### WORK REQUEST:
Please repeat the line that contains "காரணிகளில் வாடிக்கையாளரின் சுயவிவரம், கடன்" and every line after it, exactly, through the end of the records.

(Collected data)
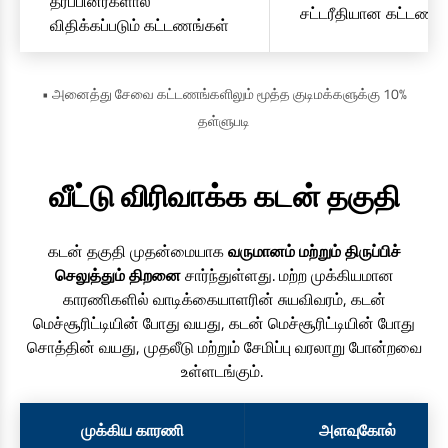
தரப்பினர்களால்
சட்டரீதியான கட்டணங்
விதிக்கப்படும் கட்டணங்கள்
• அனைத்து சேவை கட்டணங்களிலும் மூத்த குடிமக்களுக்கு 10%
தள்ளுபடி
வீட்டு விரிவாக்க கடன் தகுதி
கடன் தகுதி முதன்மையாக
வருமானம் மற்றும் திருப்பிச்
செலுத்தும் திறனை
சார்ந்துள்ளது. மற்ற முக்கியமான
காரணிகளில் வாடிக்கையாளரின் சுயவிவரம், கடன்
மெச்சூரிட்டியின் போது வயது, கடன் மெச்சூரிட்டியின் போது
சொத்தின் வயது, முதலீடு மற்றும் சேமிப்பு வரலாறு போன்றவை
உள்ளடங்கும்.
முக்கிய காரணி
அளவுகோல்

### WORKED SOLUTION:
காரணிகளில் வாடிக்கையாளரின் சுயவிவரம், கடன்
மெச்சூரிட்டியின் போது வயது, கடன் மெச்சூரிட்டியின் போது
சொத்தின் வயது, முதலீடு மற்றும் சேமிப்பு வரலாறு போன்றவை
உள்ளடங்கும்.
முக்கிய காரணி
அளவுகோல்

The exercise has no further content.